*Activity*:
Pick out each line in these entries that contains the string "Baby".

*Input data*:
•••

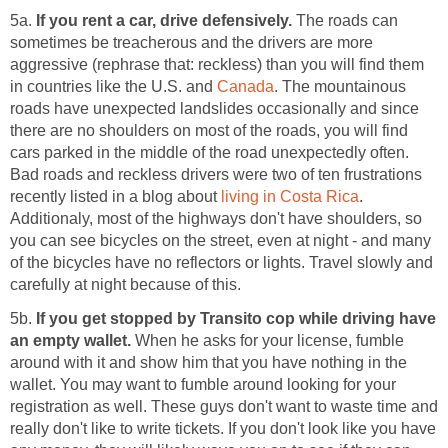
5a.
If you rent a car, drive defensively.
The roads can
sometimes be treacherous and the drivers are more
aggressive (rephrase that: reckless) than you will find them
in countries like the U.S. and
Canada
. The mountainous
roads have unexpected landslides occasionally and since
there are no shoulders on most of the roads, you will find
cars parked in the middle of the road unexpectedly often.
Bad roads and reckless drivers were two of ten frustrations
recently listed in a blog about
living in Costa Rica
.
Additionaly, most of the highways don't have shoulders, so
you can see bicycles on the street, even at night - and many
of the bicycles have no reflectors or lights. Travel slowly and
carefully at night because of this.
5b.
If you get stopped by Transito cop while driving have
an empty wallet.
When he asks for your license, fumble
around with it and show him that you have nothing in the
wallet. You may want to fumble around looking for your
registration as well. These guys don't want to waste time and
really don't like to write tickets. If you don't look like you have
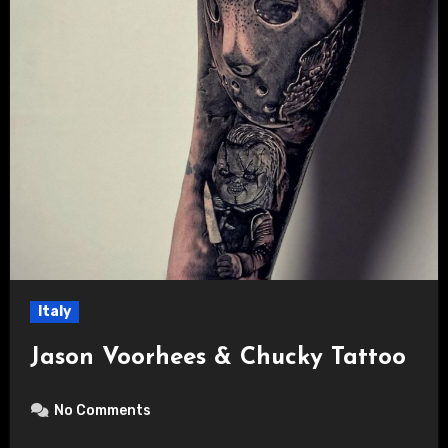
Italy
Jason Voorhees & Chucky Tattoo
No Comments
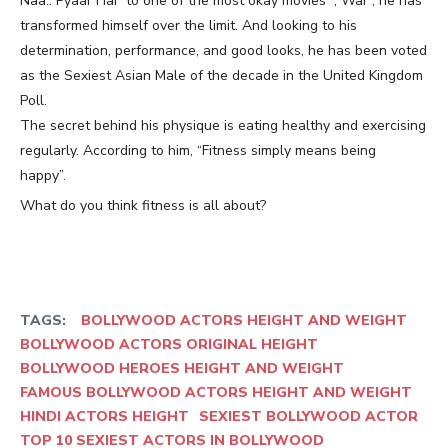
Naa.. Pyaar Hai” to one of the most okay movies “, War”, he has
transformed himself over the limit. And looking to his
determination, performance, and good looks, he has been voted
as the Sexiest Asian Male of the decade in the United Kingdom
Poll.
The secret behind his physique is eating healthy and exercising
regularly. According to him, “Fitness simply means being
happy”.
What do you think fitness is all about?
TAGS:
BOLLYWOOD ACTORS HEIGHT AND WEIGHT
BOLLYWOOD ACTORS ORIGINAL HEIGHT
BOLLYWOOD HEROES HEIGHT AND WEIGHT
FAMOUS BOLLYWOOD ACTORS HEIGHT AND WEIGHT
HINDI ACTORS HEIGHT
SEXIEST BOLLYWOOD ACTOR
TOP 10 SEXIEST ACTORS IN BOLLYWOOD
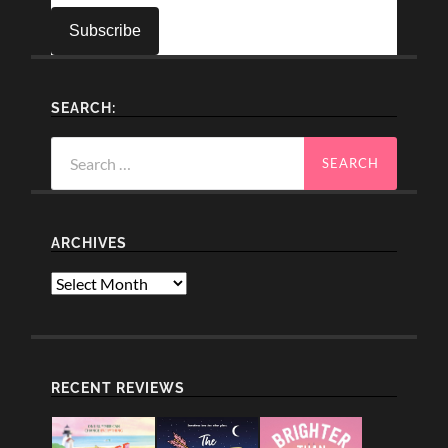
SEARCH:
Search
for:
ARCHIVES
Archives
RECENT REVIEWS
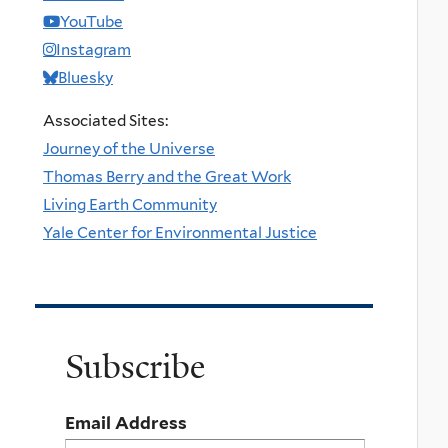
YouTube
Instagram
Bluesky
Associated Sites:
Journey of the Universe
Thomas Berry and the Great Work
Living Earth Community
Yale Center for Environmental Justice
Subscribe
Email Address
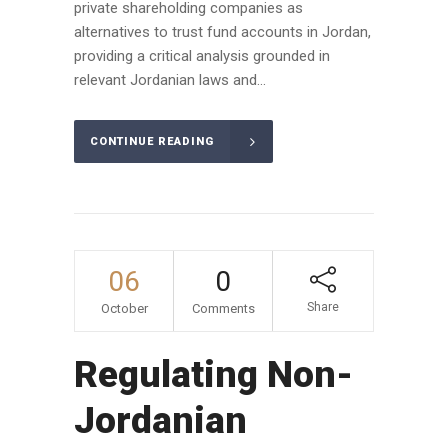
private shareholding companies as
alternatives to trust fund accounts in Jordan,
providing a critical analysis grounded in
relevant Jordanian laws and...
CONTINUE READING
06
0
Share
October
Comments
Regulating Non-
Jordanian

•••

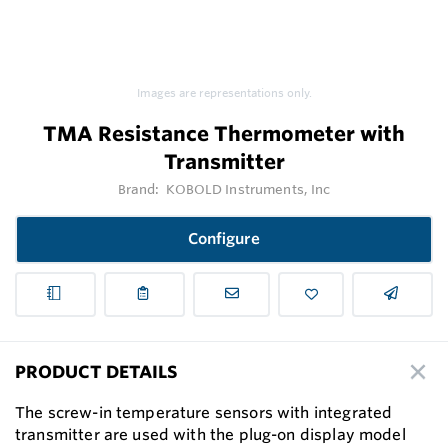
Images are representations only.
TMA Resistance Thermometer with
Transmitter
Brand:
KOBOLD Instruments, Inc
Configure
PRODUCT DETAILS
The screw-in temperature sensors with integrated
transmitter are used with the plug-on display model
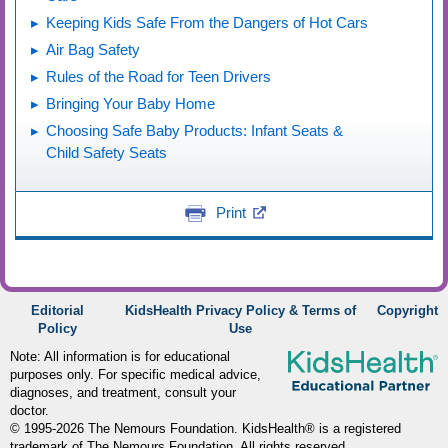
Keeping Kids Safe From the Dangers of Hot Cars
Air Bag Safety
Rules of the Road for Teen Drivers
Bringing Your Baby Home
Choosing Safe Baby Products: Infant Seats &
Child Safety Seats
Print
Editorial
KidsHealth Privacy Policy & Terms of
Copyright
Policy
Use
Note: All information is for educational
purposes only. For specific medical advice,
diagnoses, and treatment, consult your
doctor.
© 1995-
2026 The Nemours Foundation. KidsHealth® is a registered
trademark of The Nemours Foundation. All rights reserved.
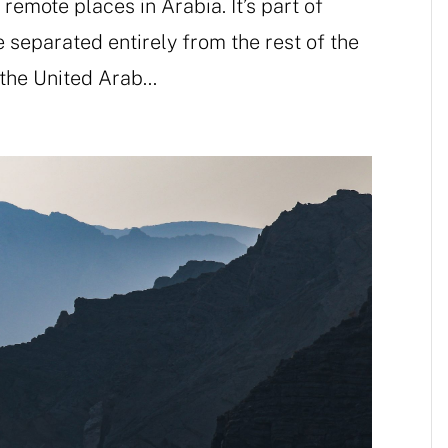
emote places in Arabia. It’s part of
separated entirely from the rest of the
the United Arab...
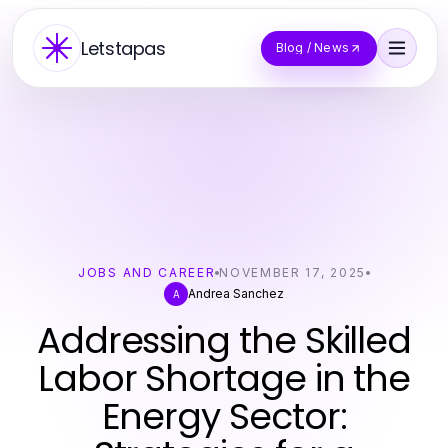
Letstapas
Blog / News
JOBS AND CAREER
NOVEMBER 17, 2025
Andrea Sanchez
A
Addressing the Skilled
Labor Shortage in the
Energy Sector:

•••

*Reply to the exercise*:
Bringing Your Baby Home
Choosing Safe Baby Products: Infant Seats &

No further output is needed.